The Washington Post published a bombshell report on November 9th in which it detailed the stories of four women who say that Roy Moore, the Republican who defeated Trump’s choice of Luther Strange to become nominee in the Alabama Senate race, pursued them sexually when Moore in his 30s and they were between the ages of 14 and 18.
The four women went fully on the record, allowing their names and photographs to be included in the piece.
Perhaps the most disturbing account comes from Leigh Corfman, who was 14 when she met Moore, then a 32-year-old district attorney. Corfman says that Roy Moore drove the 14 year old girl to his home in the woods and undressed her. She is quoted as saying, “I wanted it over with — I wanted out. Please just get this over with. Whatever this is, just get it over.”
The Alabama Senate special election is scheduled for December 12th. and despite much of the GOP having failed to back Moore’s bid, all indications since he defeated rival Luther Strange are that the party will stand by him for the general election.
The response from the Republican party has been astonishing. On the surface, they are paying bare minimum lip service to the fact that Roy Moore may not be fit to represent the party. But evidently the circulated talking points memo on the matter strongly advised that virtually every Republican who speaks on this matter qualifies their hypothetical condemnation of Roy Moore’s pedophilia by using the word “if” — a lot.
Take Senate Majority Leader Mitch McConnell (R-KY). McConnell didn’t even want Roy Moore to become the nominee and the strongest sentiment he could summon was to say. “If these allegations are true, he must step aside.”
National Republican Senatorial Committee Chair Cory Gardner (R-CO) echoes McConnell nearly verbatim by saying, “If these allegations are found to be true, Roy Moore must drop out of the Alabama special Senate election.”

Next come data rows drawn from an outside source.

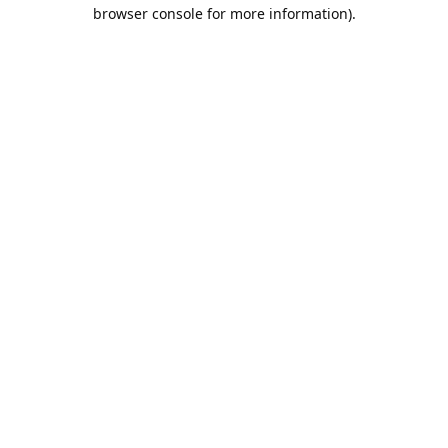
browser console for more information).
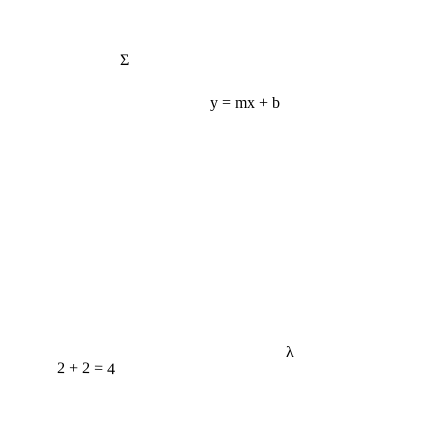
Σ
y = mx + b
λ
2 + 2 = 4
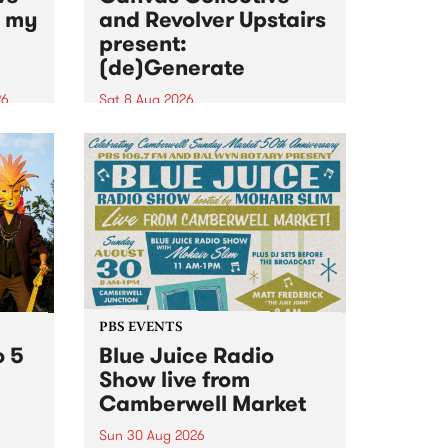
n my
and Revolver Upstairs
present:
(de)Generate
26
Sat 8 Aug 2026
big
Canvas Collective and Revolver
t
Upstairs Arts come together for
Space
(de)Generate , a one-night
t
exhibition supporting deviants
ds .
and artists alike on August 8
2026. This anti-doomscrolling
takeover brings together
degenerates, creatives, gremlins
and musicians for a...
PBS EVENTS
o 5
Blue Juice Radio
Show live from
Camberwell Market
Sun 30 Aug 2026
r a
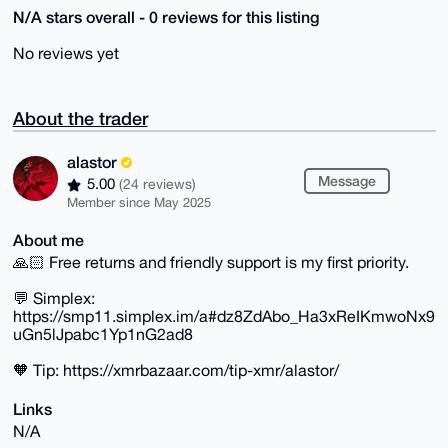
N/A stars overall - 0 reviews for this listing
No reviews yet
About the trader
alastor
Message
5.00
(24 reviews)
Member since May 2025
About me
🙏🏻 Free returns and friendly support is my first priority.
💬 Simplex:
https://smp11.simplex.im/a#dz8ZdAbo_Ha3xReIKmwoNx9
uGn5lJpabc1Yp1nG2ad8
🧡 Tip: https://xmrbazaar.com/tip-xmr/alastor/
Links
N/A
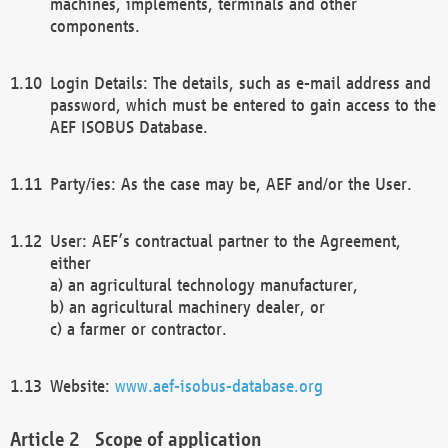
machines, implements, terminals and other
components.
Login Details: The details, such as e-mail address and
password, which must be entered to gain access to the
AEF ISOBUS Database.
Party/ies: As the case may be, AEF and/or the User.
User: AEF’s contractual partner to the Agreement,
either
a) an agricultural technology manufacturer,
b) an agricultural machinery dealer, or
c) a farmer or contractor.
Website:
www.aef-isobus-database.org
Scope of application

So, four accounts aren’t sufficient for them? Well, they appear to have been compelling enough for Alabama State Auditor Jim Ziegler to dispense with all bet-hedging, operate under the impression that Moore did in fact do as the women claimed because he felt it necessary to defend Moore by name-checking some heavy hitters of the Bible. Ziegler told the Washington Examiner:
“Take Joseph and Mary. Mary was a teenager and Joseph was an adult carpenter. They became parents of Jesus. There’s just nothing immoral or illegal here. Maybe just a little bit unusual.”
That, ladies and gentlemen, was a swing and a miss. Perhaps talking points memos don’t trickle all the way down to state auditors but one would be hard-pressed to utter words which reflect worse on Roy Moore, Jim Ziegler, the GOP, or Christianity.
Far more surprising is personified mouthpiece Sean Hannity’s response which was to ask Mercedes Colwin: ″Now, I know, and this goes back to what you said, do people do it for money? Do people do it for political reasons? Is that more common than people would think?”
No, Sean. No, it isn’t. You knew it wasn’t when you gleefully dragged Harvey Weinstein last week… and it still isn’t.